[Opening MATERIAL FOR THIS EXERCISE section]
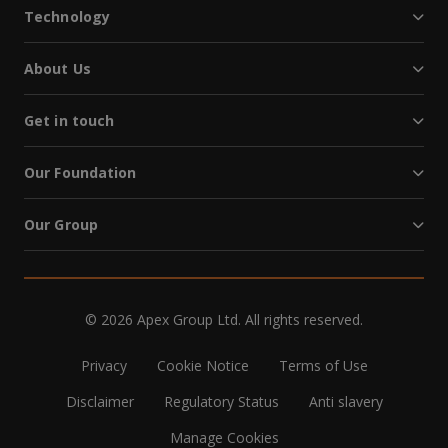
Technology
About Us
Get in touch
Our Foundation
Our Group
© 2026 Apex Group Ltd. All rights reserved.
Privacy
Cookie Notice
Terms of Use
Disclaimer
Regulatory Status
Anti slavery
Manage Cookies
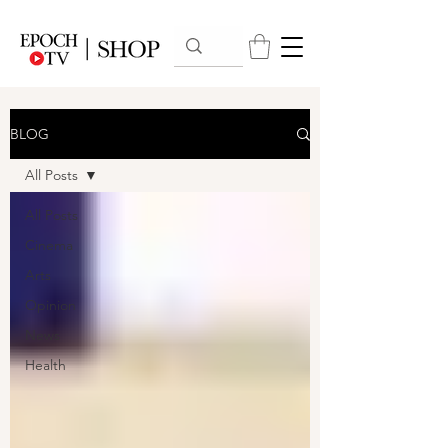
BLOG
All Posts
All Posts
Cinema
Arts
Opinion
News
Health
[Closing MATERIAL FOR THIS EXERCISE section]
▶ _TRY IT_
Copy each line from the data that features the string "Group".

▶ _RESULT BELOW_
Our Group
© 2026 Apex Group Ltd. All rights reserved.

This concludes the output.